The Chief Justice has called for a major overhaul of civil legal aid amid growing demands for legal assistance in the area of housing and homelessness.
Mr Justice Frank Clarke's comments came as a legal advice charity revealed it assisted almost 1,400 individuals and families on issues relating to social housing and homelessness last year.
The country's most senior judge said a great number of the areas the Mercy Law Resource Centre (MLRC) was involved in did not come within the scope of the current legal aid system.
He also said income thresholds which people need to come under to qualify for civil legal aid were too low and needed to be higher.
"There are potentially people who are above those thresholds who cannot afford to litigate. I think also the scope of areas covered needs to be widened," said Mr Justice Clarke.
He said there were economic and moral arguments for the system of civil legal aid to be "broadened and deepened".
Mr Justice Clarke was speaking at the launch of MLRC's annual report in Dublin yesterday.
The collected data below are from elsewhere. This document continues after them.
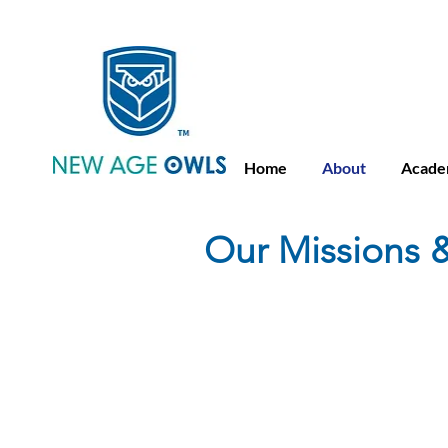
Advance Placement
Camb
Home
About
Acade
Our Missions &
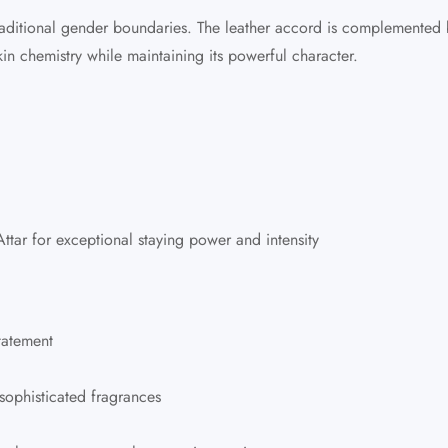
ditional gender boundaries. The leather accord is complemented by
in chemistry while maintaining its powerful character.
ttar
for exceptional staying power and intensity
tatement
sophisticated fragrances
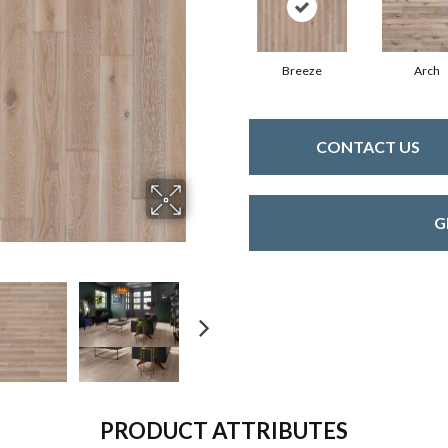
Breeze
Arch
CONTACT US
G
PRODUCT ATTRIBUTES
According to the report, State legal aid was not available for the vast majority of legal issues arising in social housing and homelessness.
"The very limited legal assistance which is available is often limited to advice only, and is not always accessible to our clients," the report said.
The most common legal issues advised upon by the charity in 2018 included eviction and access to social housing, conditions in emergency accommodation, refusal of "homeless priority" status and conditions in council accommodation.